For immediate release:
Site of Where Julia Morgan Cottages Once Were on Angel Island

It’s been 52 years since the Julia Morgan-designed cottages on Angel Island burned down during a fire training exercise, which was caught on film and used in the movie, “The Candidate.” Now, some of the iconic buildings will be coming back to life, as a result of $1 million in state funding that Assembly Budget Chair Phil Ting (D-San Francisco) successfully secured.

“Not many people know that Angel Island was the entry point for thousands of immigrants on the West Coast, especially for Asians looking for a new life in the United States. I want to make history come alive for visitors, providing an invaluable opportunity to learn about the past and imagine a more inclusive future,” said Ting.

Between 1910 and 1940, approximately 500,000 immigrants crossed the Pacific Ocean for a chance at a new life in America.
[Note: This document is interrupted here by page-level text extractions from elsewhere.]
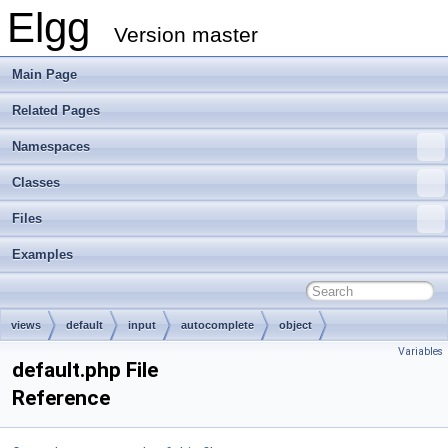
Elgg
Version master
Main Page
Related Pages
Namespaces
Classes
Files
Examples
views
default
input
autocomplete
object
Variables
default.php File
Reference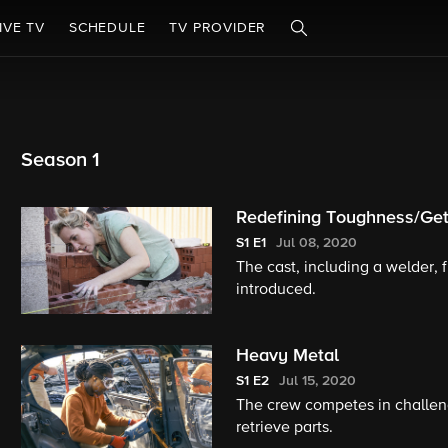
IVE TV
SCHEDULE
TV PROVIDER
Season 1
Redefining Toughness/Get
S1
E1
Jul 08, 2020
The cast, including a welder, f
introduced.
Heavy Metal
S1
E2
Jul 15, 2020
The crew competes in challeng
retrieve parts.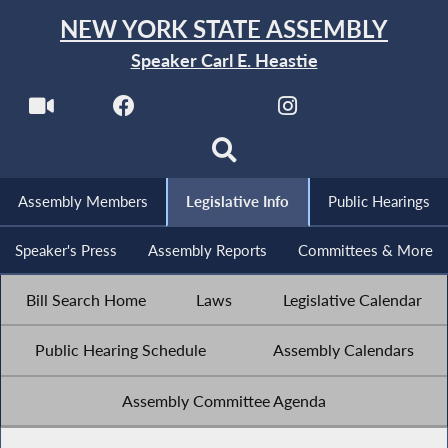
NEW YORK STATE ASSEMBLY
Speaker Carl E. Heastie
Assembly Members
Legislative Info
Public Hearings
Speaker's Press
Assembly Reports
Committees & More
Bill Search Home
Laws
Legislative Calendar
Public Hearing Schedule
Assembly Calendars
Assembly Committee Agenda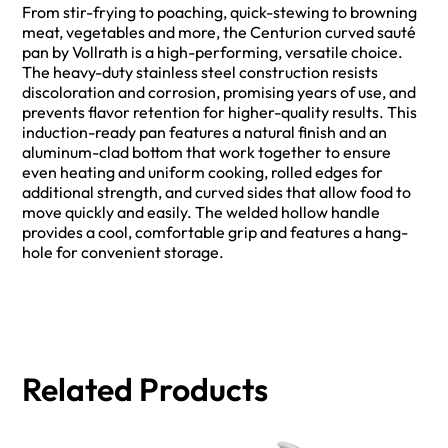
From stir-frying to poaching, quick-stewing to browning
meat, vegetables and more, the Centurion curved sauté
pan by Vollrath is a high-performing, versatile choice.
The heavy-duty stainless steel construction resists
discoloration and corrosion, promising years of use, and
prevents flavor retention for higher-quality results. This
induction-ready pan features a natural finish and an
aluminum-clad bottom that work together to ensure
even heating and uniform cooking, rolled edges for
additional strength, and curved sides that allow food to
move quickly and easily. The welded hollow handle
provides a cool, comfortable grip and features a hang-
hole for convenient storage.
Related Products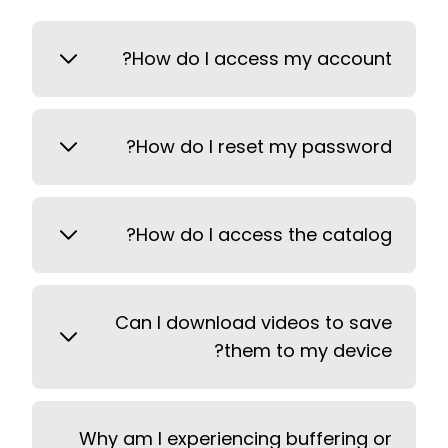
How do I access my account?
How do I reset my password?
How do I access the catalog?
Can I download videos to save
them to my device?
Why am I experiencing buffering or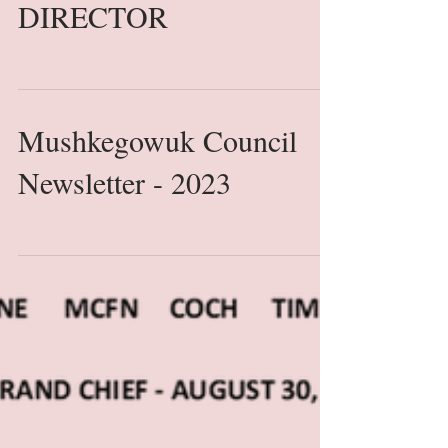
ASSOCIATION
(ONECA) Seeking FULL
TIME EXECUTIVE
DIRECTOR
Mushkegowuk Council
Newsletter - 2023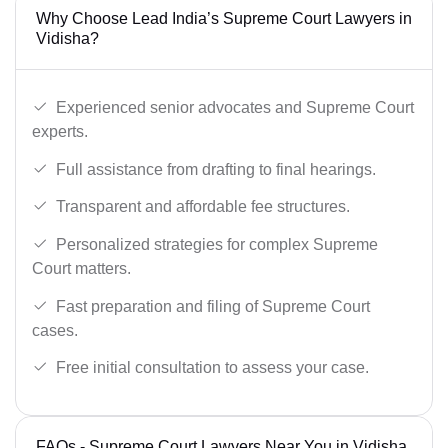
Why Choose Lead India’s Supreme Court Lawyers in
Vidisha?
Experienced senior advocates and Supreme Court
experts.
Full assistance from drafting to final hearings.
Transparent and affordable fee structures.
Personalized strategies for complex Supreme
Court matters.
Fast preparation and filing of Supreme Court
cases.
Free initial consultation to assess your case.
FAQs - Supreme Court Lawyers Near You in Vidisha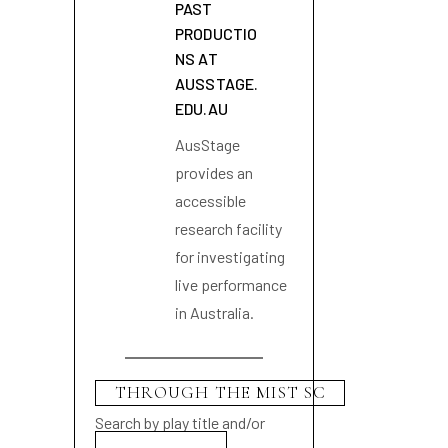
PAST
PRODUCTIO
NS AT
AUSSTAGE.
EDU.AU
AusStage
provides an
accessible
research facility
for investigating
live performance
in Australia.
Search by play title and/or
The Angel Island Immigration Station, sometimes known as the Ellis Island of the West, was created to enforce the Chinese Exclusion Act and other anti-immigrant policies designed to try to keep Asian and Pacific Island immigrants from entering the U.S. They were seen as threats during an economic downturn, and many were detained on or deported from Angel Island solely based on their Asian ancestry.

Some of the immigration station workers were housed on the island in twelve cottages, which were designed by Morgan, California’s first licensed female architect. The rebuilding of two of those units are part of a bigger capital improvement project envisioned for the Angel Island Immigration Station, which includes future work on the site’s dock, outdoor terraces, and buildings.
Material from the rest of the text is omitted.